## Prompt
Nothing but the lines below, from the first through the line containing "Android in Sachen", should be set down, each one exactly and without pictures.

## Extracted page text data
--- START ---
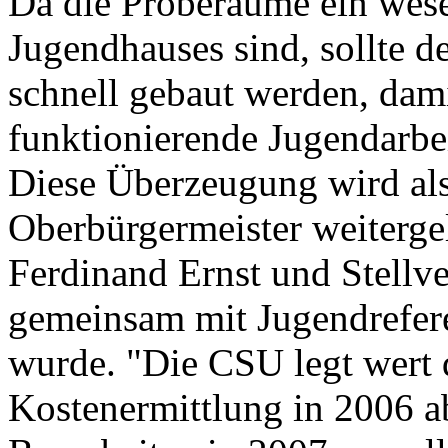
Da die Proberäume ein wese
Jugendhauses sind, sollte d
schnell gebaut werden, dam
funktionierende Jugendarbei
Diese Überzeugung wird als
Oberbürgermeister weitergel
Ferdinand Ernst und Stellve
gemeinsam mit Jugendrefere
wurde. "Die CSU legt wert 
Kostenermittlung in 2006 a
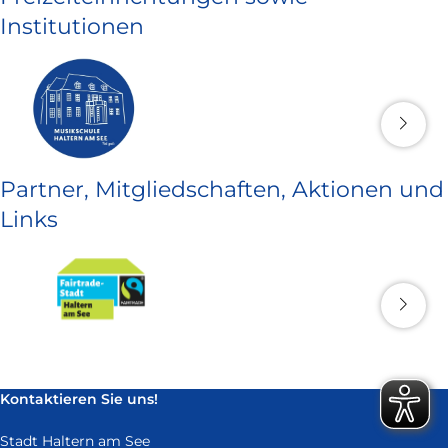
Institutionen
Partner, Mitgliedschaften, Aktionen und
Links
Kontaktieren Sie uns!
Stadt Haltern am See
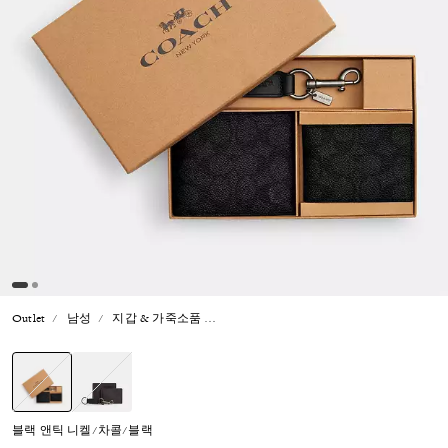
Outlet
남성
지갑 & 가죽소품
박스드 쓰리인원 월릿 기프트 세트 인 시
선택됨
블랙 앤틱 니켈/차콜/블랙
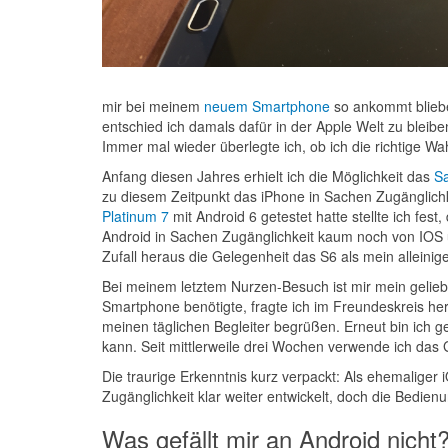
mir bei meinem
neuem Smartphone
so ankommt bliebe
entschied ich damals dafür in der Apple Welt zu bleib
Immer mal wieder überlegte ich, ob ich die richtige Wah
Anfang diesen Jahres erhielt ich die Möglichkeit das
S
zu diesem Zeitpunkt das iPhone in Sachen Zugänglichk
Platinum 7
mit Android 6 getestet hatte stellte ich fes
Android in Sachen Zugänglichkeit kaum noch von IOS u
Zufall heraus die Gelegenheit das S6 als mein alleinig
Bei meinem letztem Nurzen-Besuch ist mir mein gelieb
Smartphone benötigte, fragte ich im Freundeskreis her
meinen täglichen Begleiter begrüßen. Erneut bin ich ge
kann. Seit mittlerweile drei Wochen verwende ich das 
Die traurige Erkenntnis kurz verpackt: Als ehemaliger 
Zugänglichkeit klar weiter entwickelt, doch die Bedie
Was gefällt mir an Android nicht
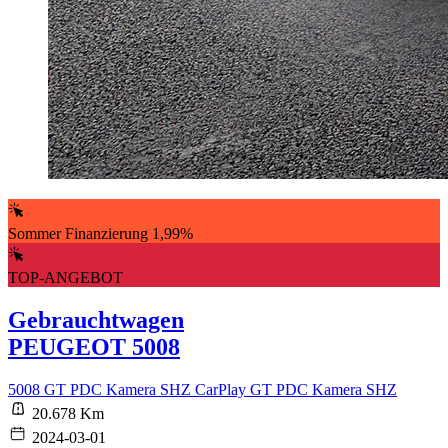
Sommer Finanzierung 1,99%
TOP-ANGEBOT
Gebrauchtwagen
PEUGEOT 5008
5008 GT PDC Kamera SHZ CarPlay GT PDC Kamera SHZ
20.678 Km
2024-03-01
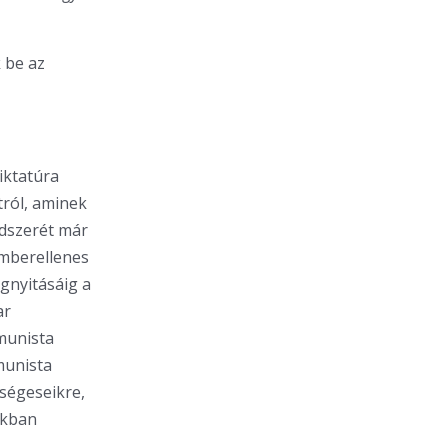
 be az
iktatúra
tról, aminek
ndszerét már
mberellenes
gnyitásáig a
ar
munista
munista
ségeseikre,
okban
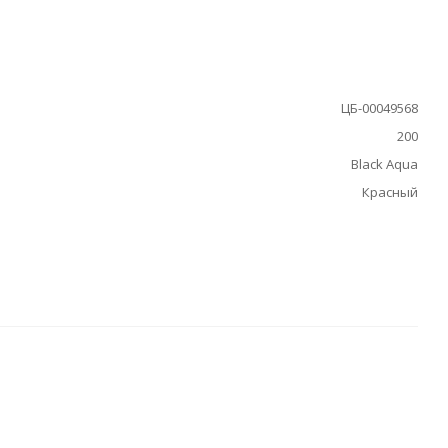
ЦБ-00049568
200
Black Aqua
Красный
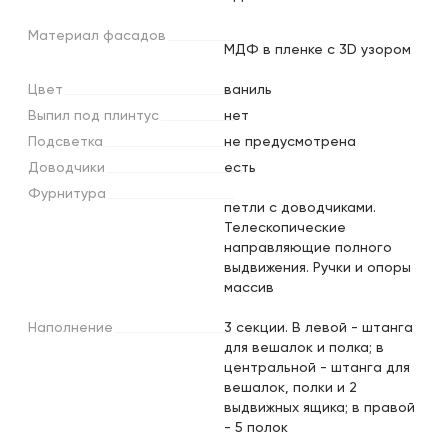
Материал
фасадов
МДФ в пленке с 3D узором
Цвет
ваниль
Выпил
под
плинтус
нет
Подсветка
не предусмотрена
Доводчики
есть
Фурнитура
петли с доводчиками.
Телескопические
направляющие полного
выдвижения. Ручки и опоры
массив
Наполнение
3 секции. В левой - штанга
для вешалок и полка; в
центральной - штанга для
вешалок, полки и 2
выдвижных ящика; в правой
- 5 полок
--- END ---
## Task solution
Da die Proberäume ein wese
Jugendhauses sind, sollte d
schnell gebaut werden, dam
funktionierende Jugendarbei
Diese Überzeugung wird als
Oberbürgermeister weitergel
Ferdinand Ernst und Stellve
gemeinsam mit Jugendrefere
wurde. "Die CSU legt wert 
Kostenermittlung in 2006 a
Institutionen
Partner, Mitgliedschaften, Aktionen und
Links
Kontaktieren Sie uns!
Stadt Haltern am See
Outlet
남성
지갑 & 가죽소품
박스드 쓰리인원 월릿 기프트 세트 인 시
선택됨
블랙 앤틱 니켈/차콜/블랙
mir bei meinem
neuem Smartphone
so ankommt bliebe
entschied ich damals dafür in der Apple Welt zu bleib
Immer mal wieder überlegte ich, ob ich die richtige Wah
Anfang diesen Jahres erhielt ich die Möglichkeit das
S
zu diesem Zeitpunkt das iPhone in Sachen Zugänglichk
Platinum 7
mit Android 6 getestet hatte stellte ich fes
Android in Sachen Zugänglichkeit kaum noch von IOS u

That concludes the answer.